Für Frühgeborene (vor der 37. Schwangerschaftswoche geboren) bleibt das 3+1-Schema bestehen, das vier Dosen umfasst. Diese Vielzahl an Regelungen verdeutlicht die Differenzen in den Impfempfehlungen und den Zugang zu Impfstoffen zwischen den Ländern.
Globale Impfstandards und politische Auswirkungen
Während in Teilen der USA eine Bewegung hin zu weniger Impfvorgaben zu beobachten ist, organisieren andere Bundesstaaten wie Kalifornien, Oregon und Washington eine „Gesundheitsallianz“. Diese Vereinigungen sollen gemeinsame Impfempfehlungen koordinieren, um eine einheitliche Linie in der Bevölkerung zu gewährleisten. Solche Maßnahmen könnten sich langfristig auf die Impfdebatte und die Gesundheitsstatistik in den jeweiligen Staaten auswirken.
In der digitalen Welt spielt auch Reddit, ein amerikanisches soziales Netzwerk, eine Rolle in der Diskussion über Impfungen.

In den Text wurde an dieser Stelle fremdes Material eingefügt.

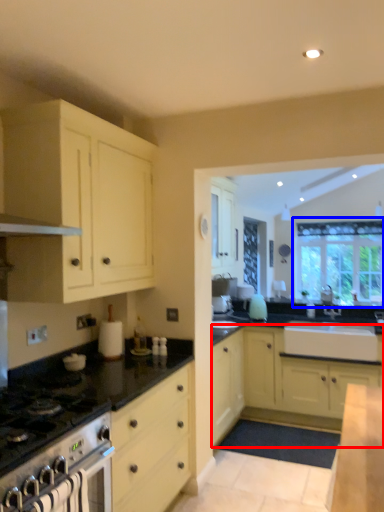 Question: Which object is closer to the camera taking this photo, cabinetry (highlighted by a red box) or window (highlighted by a blue box)?

Choices:
 (A) cabinetry
 (B) window

Answer: (A) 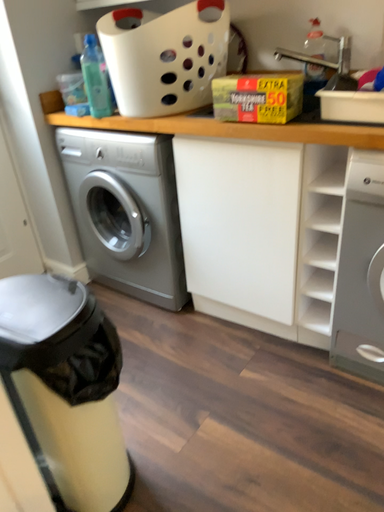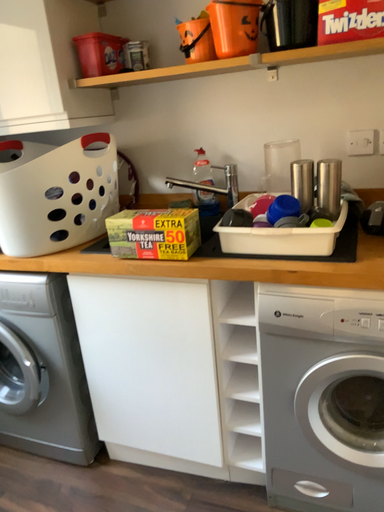 Question: Which way did the camera rotate in the video?

Choices:
 (A) rotated left
 (B) rotated right

Answer: (B) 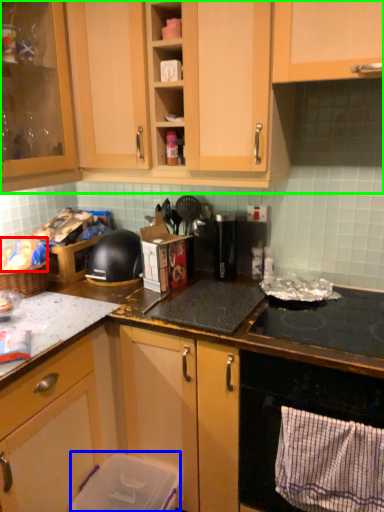 Question: Which is nearer to the food (highlighted by a red box)? appliance (highlighted by a blue box) or cabinetry (highlighted by a green box).

Choices:
 (A) appliance
 (B) cabinetry

Answer: (B) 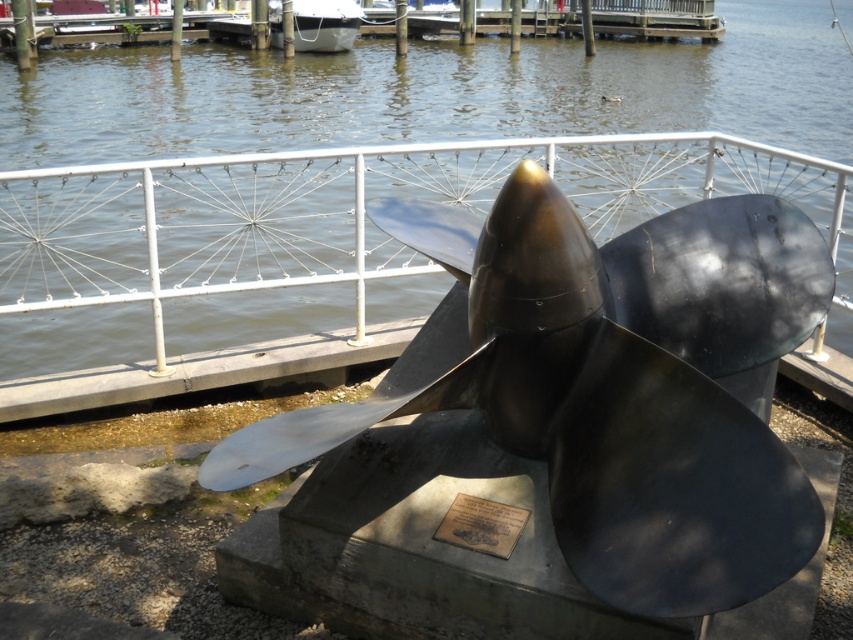 Question: Does metallic water at center have a greater width compared to white glossy boat at upper center?

Choices:
 (A) no
 (B) yes

Answer: (B)

Question: Is polished bronze propeller at center to the right of metallic water at center from the viewer's perspective?

Choices:
 (A) yes
 (B) no

Answer: (B)

Question: Among these points, which one is farthest from the camera?

Choices:
 (A) (54, 330)
 (B) (541, 227)
 (C) (512, 541)

Answer: (A)

Question: Estimate the real-world distances between objects in this image. Which object is closer to the white glossy boat at upper center?

Choices:
 (A) metallic water at center
 (B) bronze plaque at center
 (C) polished bronze propeller at center

Answer: (A)

Question: Among these objects, which one is farthest from the camera?

Choices:
 (A) white glossy boat at upper center
 (B) metallic water at center
 (C) polished bronze propeller at center
 (D) bronze plaque at center

Answer: (A)

Question: Is polished bronze propeller at center to the right of metallic water at center from the viewer's perspective?

Choices:
 (A) yes
 (B) no

Answer: (B) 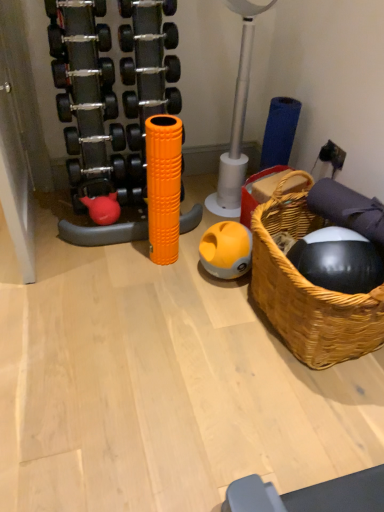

Reddit, das 2005 gegründet wurde, bietet eine Plattform für den Austausch und die Diskussion von Informationen. Mit über 138.000 aktiven Subreddits und 430 Millionen monatlichen Nutzern hat Reddit sich als ein wichtiger Ort für politische Aktivismus etabliert und könnte somit auch in Zukunft eine Rolle in der Impfdebatte spielen.
In Anbetracht der aktuellen Entwicklungen bleibt abzuwarten, wie sich die Impfpolitik in den USA weiter entfalten wird und welche Auswirkungen dies auf die Gesundheitspolitik und die Gesellschaft haben könnte. Der Zugang zu Impfstoffen soll weiterhin für alle Bürger gewährleistet bleiben, wobei sich die Debatte um Impfpflicht und Bürgerrechte zuspitzt.
Kosmo berichtet, dass der Zugang zu derzeit verfügbaren Impfstoffen für US-Bürger weiterhin gewährleistet bleiben soll. Die aktuellen Empfehlungen der STIKO zur Hepatitis-B-Impfung sind auf der Website des RKI zu finden. Des Weiteren können Interessierte auch eine Vielzahl an Informationen über Reddit, der beliebten sozialen Plattform, unter Wikipedia nachlesen.